Policies often fail due to distribution shift---changes in the state and reward that occur when a policy is deployed in new environments. Data augmentation can increase robustness by making the model invariant to task-irrelevant changes in the agent's observation. However, designers don't know which concepts are irrelevant a priori, especially when different end users have different preferences about how the task is performed. We propose an interactive framework to leverage feedback directly from the user to identify personalized task-irrelevant concepts. Our key idea is to generate counterfactual demonstrations that allow users to quickly identify possible task-relevant and irrelevant concepts. The knowledge of task-irrelevant concepts is then used to perform data augmentation and thus obtain a policy adapted to personalized user objectives. We present experiments validating our framework on discrete and continuous control tasks with real human users. Our method (1) enables users to better understand agent failure, (2) reduces the number of demonstrations required for fine-tuning, and (3) aligns the agent to individual user task preferences.
Policies can fail due to different distribution shifts. The figure below shows illustrative distribution shifts for task: ``Get my mug." Shifted concepts can be state-based (a changed object) and also reward-based (dependent on user preference). We can deploy data augmentation for task-irrelevant shifts (green checks), a subset where the modified state does not impact desired policy behaviour. But how do we know what's task-irrelevant vs. -relevant for each user?
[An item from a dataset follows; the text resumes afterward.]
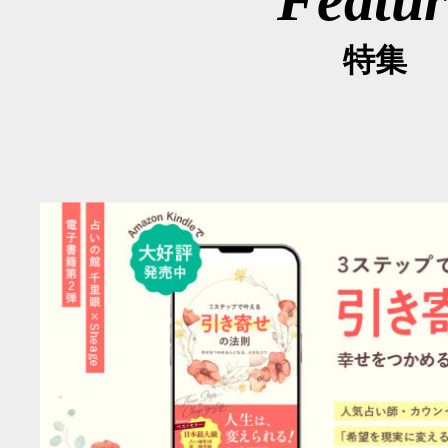
Featur
特集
Our key insight is that end users are uniquely positioned to recognize which concepts are relevant or irrelevant for their desired task. But how do we elicit good concept-level human feedback? We propose a counterfactual approach to identify failure. Consider that the human also observes a trajectory of the robot successfully retrieving the object in the same scenario but with a single change -- the pan being blue instead of striped. Being able to contrast the two trajectories of successful and unsuccessful behaviour can better position the user to identify visual concepts impacting failure. Here, the user may identify pan material to be a task-irrelevant concept, which can then be used to make the policy invariant to this concept via data augmentation.
We test our framework in three domains consisting of both discrete and continuous control tasks with real human users. Through human experiments, we verify our main hypothesis that user feedback resulting from counterfactual demonstrations significantly improves the accuracy of user-identified TI concepts as well as the data efficiency of policy finetuning with less user effort.
Moreover, policies finetuned using this human feedback (CF-H) result in higher performance with less expert demonstrations required compared to baselines. These findings illustrate a promising direction into leveraging end users to more efficiently perform interactive alignment of robotic policies at test-time.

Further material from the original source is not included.